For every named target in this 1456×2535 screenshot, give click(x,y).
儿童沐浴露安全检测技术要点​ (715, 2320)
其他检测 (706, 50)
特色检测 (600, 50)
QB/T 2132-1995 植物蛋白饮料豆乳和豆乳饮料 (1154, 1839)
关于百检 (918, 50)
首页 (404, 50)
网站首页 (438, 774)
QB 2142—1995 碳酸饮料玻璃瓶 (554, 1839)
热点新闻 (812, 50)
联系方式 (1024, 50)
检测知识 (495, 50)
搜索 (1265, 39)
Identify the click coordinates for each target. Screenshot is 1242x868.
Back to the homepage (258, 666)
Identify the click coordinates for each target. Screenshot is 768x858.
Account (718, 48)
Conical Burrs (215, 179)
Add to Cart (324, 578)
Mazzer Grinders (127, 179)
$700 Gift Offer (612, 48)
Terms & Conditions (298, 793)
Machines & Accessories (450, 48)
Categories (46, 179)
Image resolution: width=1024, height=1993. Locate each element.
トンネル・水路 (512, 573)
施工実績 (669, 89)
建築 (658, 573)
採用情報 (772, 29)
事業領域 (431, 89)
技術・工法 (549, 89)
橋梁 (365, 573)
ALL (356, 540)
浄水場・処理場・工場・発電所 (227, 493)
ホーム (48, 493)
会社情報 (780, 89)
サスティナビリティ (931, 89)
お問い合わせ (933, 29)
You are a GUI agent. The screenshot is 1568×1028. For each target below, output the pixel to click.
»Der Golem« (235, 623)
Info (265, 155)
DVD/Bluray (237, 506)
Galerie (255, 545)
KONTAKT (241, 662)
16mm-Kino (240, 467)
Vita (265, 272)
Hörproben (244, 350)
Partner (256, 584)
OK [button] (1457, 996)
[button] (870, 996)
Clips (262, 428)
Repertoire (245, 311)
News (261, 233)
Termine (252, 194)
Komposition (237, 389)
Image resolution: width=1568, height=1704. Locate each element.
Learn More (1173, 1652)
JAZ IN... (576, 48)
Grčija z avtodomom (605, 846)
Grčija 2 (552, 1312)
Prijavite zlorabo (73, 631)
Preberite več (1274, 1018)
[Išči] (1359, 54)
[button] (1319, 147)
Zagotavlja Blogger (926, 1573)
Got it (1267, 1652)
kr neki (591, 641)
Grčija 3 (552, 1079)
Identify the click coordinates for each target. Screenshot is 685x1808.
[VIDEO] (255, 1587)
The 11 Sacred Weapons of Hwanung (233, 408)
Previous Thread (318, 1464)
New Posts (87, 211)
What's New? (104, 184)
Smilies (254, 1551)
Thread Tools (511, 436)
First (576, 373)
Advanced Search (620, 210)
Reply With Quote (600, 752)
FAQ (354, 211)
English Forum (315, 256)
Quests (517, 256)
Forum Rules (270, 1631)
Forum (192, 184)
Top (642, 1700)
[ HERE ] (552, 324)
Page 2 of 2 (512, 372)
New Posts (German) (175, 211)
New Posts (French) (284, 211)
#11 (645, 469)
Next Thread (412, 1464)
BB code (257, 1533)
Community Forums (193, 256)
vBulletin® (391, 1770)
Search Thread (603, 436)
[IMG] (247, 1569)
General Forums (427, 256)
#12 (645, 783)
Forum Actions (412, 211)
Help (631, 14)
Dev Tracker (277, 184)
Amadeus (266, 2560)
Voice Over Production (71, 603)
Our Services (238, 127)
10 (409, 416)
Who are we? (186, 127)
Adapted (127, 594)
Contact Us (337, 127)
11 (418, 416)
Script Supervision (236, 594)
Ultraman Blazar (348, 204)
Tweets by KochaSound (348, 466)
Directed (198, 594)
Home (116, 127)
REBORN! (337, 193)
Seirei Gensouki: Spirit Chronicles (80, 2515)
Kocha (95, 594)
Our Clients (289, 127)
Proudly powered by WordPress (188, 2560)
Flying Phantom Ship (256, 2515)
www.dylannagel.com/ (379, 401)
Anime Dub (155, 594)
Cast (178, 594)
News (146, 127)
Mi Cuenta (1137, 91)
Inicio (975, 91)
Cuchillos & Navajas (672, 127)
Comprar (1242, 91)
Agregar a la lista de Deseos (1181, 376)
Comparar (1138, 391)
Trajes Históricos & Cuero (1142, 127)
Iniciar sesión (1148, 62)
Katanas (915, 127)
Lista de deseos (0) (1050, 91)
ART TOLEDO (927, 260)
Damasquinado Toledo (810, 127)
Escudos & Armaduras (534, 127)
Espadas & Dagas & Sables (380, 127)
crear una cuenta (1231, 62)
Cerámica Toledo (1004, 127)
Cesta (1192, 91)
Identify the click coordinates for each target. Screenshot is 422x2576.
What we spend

____________________

What to produce » Each line of the material above should be restated word for word.

Task answer »
For every named target in this 1456×2535 screenshot, give click(x,y).
儿童沐浴露安全检测技术要点​ (715, 2320)
其他检测 (706, 50)
特色检测 (600, 50)
QB/T 2132-1995 植物蛋白饮料豆乳和豆乳饮料 (1154, 1839)
关于百检 (918, 50)
首页 (404, 50)
网站首页 (438, 774)
QB 2142—1995 碳酸饮料玻璃瓶 (554, 1839)
热点新闻 (812, 50)
联系方式 (1024, 50)
检测知识 (495, 50)
搜索 (1265, 39)
Identify the click coordinates for each target. Screenshot is 1242x868.
Back to the homepage (258, 666)
Identify the click coordinates for each target. Screenshot is 768x858.
Account (718, 48)
Conical Burrs (215, 179)
Add to Cart (324, 578)
Mazzer Grinders (127, 179)
$700 Gift Offer (612, 48)
Terms & Conditions (298, 793)
Machines & Accessories (450, 48)
Categories (46, 179)
Image resolution: width=1024, height=1993. Locate each element.
トンネル・水路 (512, 573)
施工実績 (669, 89)
建築 (658, 573)
採用情報 (772, 29)
事業領域 (431, 89)
技術・工法 (549, 89)
橋梁 (365, 573)
ALL (356, 540)
浄水場・処理場・工場・発電所 (227, 493)
ホーム (48, 493)
会社情報 (780, 89)
サスティナビリティ (931, 89)
お問い合わせ (933, 29)
You are a GUI agent. The screenshot is 1568×1028. For each target below, output the pixel to click.
»Der Golem« (235, 623)
Info (265, 155)
DVD/Bluray (237, 506)
Galerie (255, 545)
KONTAKT (241, 662)
16mm-Kino (240, 467)
Vita (265, 272)
Hörproben (244, 350)
Partner (256, 584)
OK [button] (1457, 996)
[button] (870, 996)
Clips (262, 428)
Repertoire (245, 311)
News (261, 233)
Termine (252, 194)
Komposition (237, 389)
Image resolution: width=1568, height=1704. Locate each element.
Learn More (1173, 1652)
JAZ IN... (576, 48)
Grčija z avtodomom (605, 846)
Grčija 2 (552, 1312)
Prijavite zlorabo (73, 631)
Preberite več (1274, 1018)
[Išči] (1359, 54)
[button] (1319, 147)
Zagotavlja Blogger (926, 1573)
Got it (1267, 1652)
kr neki (591, 641)
Grčija 3 (552, 1079)
Identify the click coordinates for each target. Screenshot is 685x1808.
[VIDEO] (255, 1587)
The 11 Sacred Weapons of Hwanung (233, 408)
Previous Thread (318, 1464)
New Posts (87, 211)
What's New? (104, 184)
Smilies (254, 1551)
Thread Tools (511, 436)
First (576, 373)
Advanced Search (620, 210)
Reply With Quote (600, 752)
FAQ (354, 211)
English Forum (315, 256)
Quests (517, 256)
Forum Rules (270, 1631)
Forum (192, 184)
Top (642, 1700)
[ HERE ] (552, 324)
Page 2 of 2 (512, 372)
New Posts (German) (175, 211)
New Posts (French) (284, 211)
#11 (645, 469)
Next Thread (412, 1464)
BB code (257, 1533)
Community Forums (193, 256)
vBulletin® (391, 1770)
Search Thread (603, 436)
[IMG] (247, 1569)
General Forums (427, 256)
#12 (645, 783)
Forum Actions (412, 211)
Help (631, 14)
Dev Tracker (277, 184)
Amadeus (266, 2560)
Voice Over Production (71, 603)
Our Services (238, 127)
10 (409, 416)
Who are we? (186, 127)
Adapted (127, 594)
Contact Us (337, 127)
11 (418, 416)
Script Supervision (236, 594)
Ultraman Blazar (348, 204)
Tweets by KochaSound (348, 466)
Directed (198, 594)
Home (116, 127)
REBORN! (337, 193)
Seirei Gensouki: Spirit Chronicles (80, 2515)
Kocha (95, 594)
Our Clients (289, 127)
Proudly powered by WordPress (188, 2560)
Flying Phantom Ship (256, 2515)
www.dylannagel.com/ (379, 401)
Anime Dub (155, 594)
Cast (178, 594)
News (146, 127)
Mi Cuenta (1137, 91)
Inicio (975, 91)
Cuchillos & Navajas (672, 127)
Comprar (1242, 91)
Agregar a la lista de Deseos (1181, 376)
Comparar (1138, 391)
Trajes Históricos & Cuero (1142, 127)
Iniciar sesión (1148, 62)
Katanas (915, 127)
Lista de deseos (0) (1050, 91)
ART TOLEDO (927, 260)
Damasquinado Toledo (810, 127)
Escudos & Armaduras (534, 127)
Espadas & Dagas & Sables (380, 127)
crear una cuenta (1231, 62)
Cerámica Toledo (1004, 127)
Cesta (1192, 91)
Identify the click coordinates for each target. Screenshot is 422x2576.
What we spend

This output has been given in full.